** Opening The data block **
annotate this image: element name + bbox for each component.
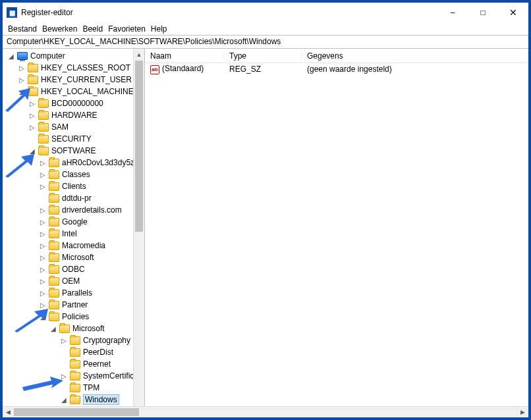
tree-row[interactable]: ◢Windows — [4, 394, 144, 406]
tree-row[interactable]: ◢Microsoft — [4, 323, 144, 334]
chevron-right-icon[interactable]: ▷ — [17, 75, 26, 84]
tree-node-label[interactable]: Peernet — [83, 359, 111, 369]
tree-node-label[interactable]: SOFTWARE — [51, 146, 96, 155]
tree-node-label[interactable]: Macromedia — [62, 241, 105, 250]
column-type[interactable]: Type — [224, 51, 302, 61]
scroll-up-icon[interactable]: ▲ — [134, 49, 144, 60]
tree-row[interactable]: ▷Microsoft — [4, 251, 144, 263]
tree-node-label[interactable]: Windows — [83, 394, 119, 405]
tree-node-label[interactable]: Parallels — [62, 288, 92, 298]
tree-row[interactable]: ◢HKEY_LOCAL_MACHINE — [4, 86, 144, 97]
tree-node-label[interactable]: HKEY_LOCAL_MACHINE — [41, 87, 134, 96]
tree-vertical-scrollbar[interactable]: ▲ ▼ — [133, 49, 144, 417]
chevron-down-icon[interactable]: ◢ — [49, 324, 58, 333]
maximize-button[interactable]: □ — [468, 3, 498, 22]
chevron-right-icon[interactable]: ▷ — [38, 182, 47, 191]
scroll-right-icon[interactable]: ▶ — [517, 407, 528, 418]
column-name[interactable]: Naam — [145, 51, 224, 61]
hscroll-thumb[interactable] — [14, 408, 139, 416]
chevron-right-icon[interactable]: ▷ — [38, 253, 47, 262]
tree-node-label[interactable]: HKEY_CURRENT_USER — [41, 75, 132, 84]
tree-node-label[interactable]: Microsoft — [62, 253, 94, 262]
chevron-right-icon[interactable]: ▷ — [59, 371, 69, 381]
tree-row[interactable]: ◢Computer — [4, 50, 144, 62]
tree-row[interactable]: ddtdu-pr — [4, 192, 144, 204]
menu-beeld[interactable]: Beeld — [81, 24, 104, 34]
tree-row[interactable]: PeerDist — [4, 346, 144, 358]
tree-row[interactable]: ◢Policies — [4, 311, 144, 323]
value-row[interactable]: ab(Standaard) REG_SZ (geen waarde ingest… — [145, 63, 528, 75]
list-header[interactable]: Naam Type Gegevens — [145, 49, 528, 63]
tree-node-label[interactable]: driverdetails.com — [62, 205, 122, 215]
chevron-right-icon[interactable]: ▷ — [38, 288, 47, 298]
tree-row[interactable]: ◢SOFTWARE — [4, 145, 144, 157]
column-data[interactable]: Gegevens — [302, 51, 528, 61]
tree-row[interactable]: TPM — [4, 382, 144, 394]
chevron-right-icon[interactable]: ▷ — [28, 111, 37, 120]
chevron-right-icon[interactable]: ▷ — [38, 265, 47, 274]
tree-node-label[interactable]: OEM — [62, 276, 80, 286]
horizontal-scrollbar[interactable]: ◀ ▶ — [3, 406, 528, 417]
chevron-right-icon[interactable]: ▷ — [28, 122, 37, 132]
chevron-right-icon[interactable]: ▷ — [38, 229, 47, 238]
chevron-down-icon[interactable]: ◢ — [28, 146, 37, 155]
tree-row[interactable]: ▷Intel — [4, 228, 144, 240]
tree-row[interactable]: ▷Classes — [4, 169, 144, 180]
tree-node-label[interactable]: Clients — [62, 182, 86, 191]
tree-row[interactable]: ▷Cryptography — [4, 334, 144, 346]
chevron-right-icon[interactable]: ▷ — [17, 63, 26, 72]
tree-node-label[interactable]: ODBC — [62, 265, 85, 274]
tree-node-label[interactable]: Policies — [62, 312, 89, 321]
chevron-right-icon[interactable]: ▷ — [38, 241, 47, 250]
menu-favorieten[interactable]: Favorieten — [107, 24, 147, 34]
tree-node-label[interactable]: Partner — [62, 300, 88, 309]
tree-node-label[interactable]: SAM — [51, 122, 69, 132]
tree-node-label[interactable]: Cryptography — [83, 336, 130, 345]
tree-row[interactable]: ▷SAM — [4, 121, 144, 133]
chevron-down-icon[interactable]: ◢ — [59, 395, 69, 404]
menu-bestand[interactable]: Bestand — [7, 24, 38, 34]
scroll-thumb[interactable] — [135, 61, 143, 232]
scroll-left-icon[interactable]: ◀ — [3, 407, 14, 418]
tree-row[interactable]: ▷aHR0cDovL3d3dy5zb — [4, 157, 144, 169]
tree-row[interactable]: ▷driverdetails.com — [4, 204, 144, 216]
menu-help[interactable]: Help — [150, 24, 169, 34]
chevron-right-icon[interactable]: ▷ — [38, 300, 47, 309]
chevron-right-icon[interactable]: ▷ — [28, 99, 37, 108]
chevron-right-icon[interactable]: ▷ — [38, 276, 47, 286]
menu-bewerken[interactable]: Bewerken — [41, 24, 78, 34]
tree-node-label[interactable]: HKEY_CLASSES_ROOT — [41, 63, 130, 72]
tree-row[interactable]: ▷HKEY_CLASSES_ROOT — [4, 62, 144, 74]
address-bar[interactable]: Computer\HKEY_LOCAL_MACHINE\SOFTWARE\Pol… — [3, 36, 528, 49]
tree-row[interactable]: ▷HARDWARE — [4, 109, 144, 121]
tree-node-label[interactable]: TPM — [83, 383, 99, 392]
close-button[interactable]: ✕ — [498, 3, 528, 22]
chevron-down-icon[interactable]: ◢ — [17, 87, 26, 96]
tree-row[interactable]: ▷BCD00000000 — [4, 97, 144, 109]
tree-row[interactable]: ▷Partner — [4, 299, 144, 311]
tree-node-label[interactable]: Google — [62, 217, 88, 226]
tree-node-label[interactable]: BCD00000000 — [51, 99, 103, 108]
tree-row[interactable]: ▷OEM — [4, 275, 144, 287]
tree-row[interactable]: ▷Clients — [4, 180, 144, 192]
tree-node-label[interactable]: SystemCertifica — [83, 371, 138, 381]
tree-node-label[interactable]: Intel — [62, 229, 77, 238]
tree-node-label[interactable]: ddtdu-pr — [62, 194, 92, 203]
tree-row[interactable]: ▷Google — [4, 216, 144, 228]
tree-row[interactable]: ▷Parallels — [4, 287, 144, 299]
minimize-button[interactable]: – — [437, 3, 468, 22]
tree-node-label[interactable]: HARDWARE — [51, 111, 98, 120]
tree-node-label[interactable]: SECURITY — [51, 134, 92, 144]
tree-row[interactable]: Peernet — [4, 358, 144, 370]
chevron-down-icon[interactable]: ◢ — [7, 51, 16, 61]
chevron-right-icon[interactable]: ▷ — [59, 336, 69, 345]
tree-node-label[interactable]: PeerDist — [83, 348, 113, 357]
registry-tree[interactable]: ◢Computer▷HKEY_CLASSES_ROOT▷HKEY_CURRENT… — [3, 49, 144, 417]
tree-row[interactable]: SECURITY — [4, 133, 144, 145]
chevron-right-icon[interactable]: ▷ — [38, 217, 47, 226]
tree-row[interactable]: ▷HKEY_CURRENT_USER — [4, 74, 144, 86]
tree-node-label[interactable]: aHR0cDovL3d3dy5zb — [62, 158, 139, 167]
tree-node-label[interactable]: Classes — [62, 170, 90, 179]
tree-row[interactable]: ▷ODBC — [4, 263, 144, 275]
chevron-right-icon[interactable]: ▷ — [38, 170, 47, 179]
** Closing The data block **
#### Exercise brief
In the listing above, locate each line with "ddtdu" and copy it.

#### Answer for this exercise
tree-row[interactable]: ddtdu-pr — [4, 192, 144, 204]
tree-node-label[interactable]: ddtdu-pr — [62, 194, 92, 203]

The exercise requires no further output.